Now that you’ve chosen an opening, I’ll explain how I go about developing a repertoire for it. Build a repertoire by starting with an opening study. Lichess offers a fantastic manner of studying openings that I am so delighted with and use so frequently that I can’t imagine not having it. To demonstrate what I mean, I will use a game that I played and an opening study that I have. I’ll provide a chapter from a lichess study focusing on when white plays the Bowdler assault against the Sicilian in this post. The Bowdler assault goes like this:
- e4 c6 2. Bc4 – and the Bowdler assault is launched.
For each opening, the lichess opening explorer displays the following statistics. The most popular replies a player has used, as well as the win-loss %, are displayed in the bottom right corner. This allows you to see what moves are likely to appear in a game as well as how the replies are evaluated. You may also scroll down to view some of the best games in that category. This is quite beneficial since you can watch how the best players constructed their game plans in that particular opening and learn from them.
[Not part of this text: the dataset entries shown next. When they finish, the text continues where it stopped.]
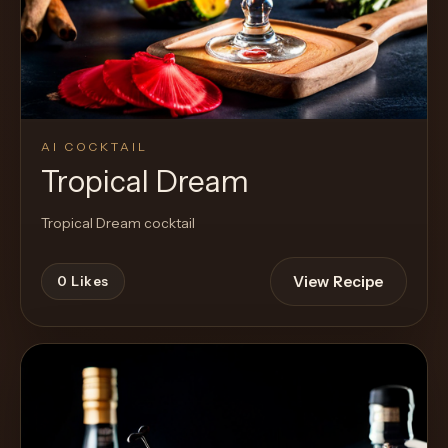
AI COCKTAIL
Tropical Dream
Tropical Dream cocktail
View Recipe
0
Likes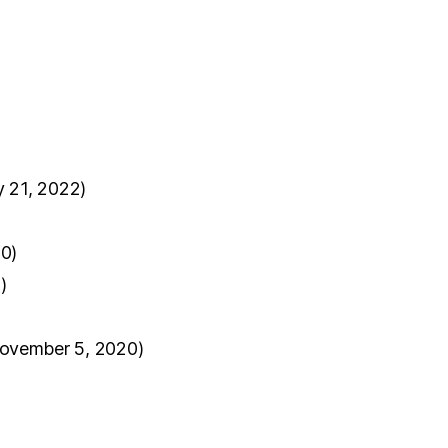
y 21, 2022)
0)
)
ovember 5, 2020)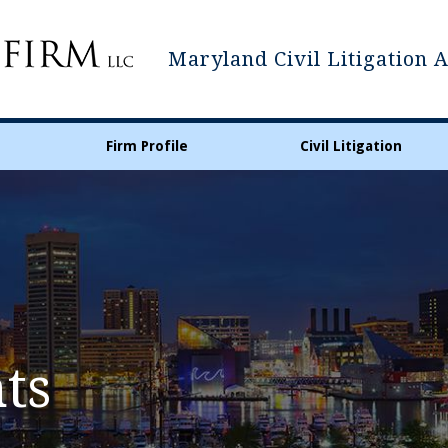
Maryland Civil Litigation 
Firm Profile
Civil Litigation
ts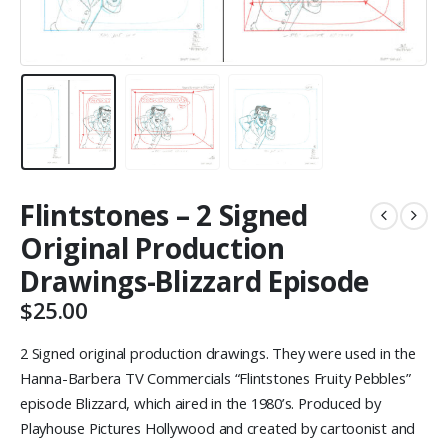
Flintstones – 2 Signed
Original Production
Drawings-Blizzard Episode
$
25.00
2 Signed original production drawings. They were used in the
Hanna-Barbera TV Commercials “Flintstones Fruity Pebbles”
episode Blizzard, which aired in the 1980’s. Produced by
Playhouse Pictures Hollywood and created by cartoonist and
This is by far the best practical way for studying openings that I’ve come across. I used to look at grandmaster games, but it wasn’t very instructive because lower-rated players don’t do nearly as many things as a grandmaster.
Now, let me share my research and explain how I used this tool to expand on my initial understanding. You can see how I remark on the various situations and make notes for myself so that I remember them in future games by scrolling through the embedded study below.
Go over the following sequence of steps in detail:
- e4 c5 e4 c5 e4 c5 e4
- Bc4 e6 e6 e6 e6 e6 e6
- Nc3 Nc6 Nc3 Nc6 Nc3 Nc6 Nc3
- Nf3 Nf6 Nf3 Nf6 Nf3 Nf6 Nf3
- Ng4? 5. e5?
I include this sequence because, in a real game, I hesitated from playing Nf6 on move 4 because I was concerned about e5, but subsequent analysis revealed that e5 is really a mistake! This is because to the fact that Ng4 is such a powerful reaction here that white loses the e pawn!
Another intriguing feature is that the opening explorer displays the number of times a move has been played. It reveals that e5 has been played 614 times in this example. This represents around 10% of all games that have reached this point, and if you’ve done your homework, you should be in a winning position at least 10% of the time you play this position on move 5!
Now, this may seem little on its own, but if you do this for every opening sequence you play, you’ll quickly find that you’re meeting the same positions over and over again, and that you’re well prepared for them, and that you’re outplaying your opponent right away. This article will show you how to make a lichess research.
You may have limited time to study openings as a mature chess player, but they are critical to improving your outcomes. The approach that I developed over time is easy and free, and it does not need a lot of time to study. You play a game, take a few notes in your study, review the various moves that may have occurred in that variant, and gradually amass a massive knowledge base!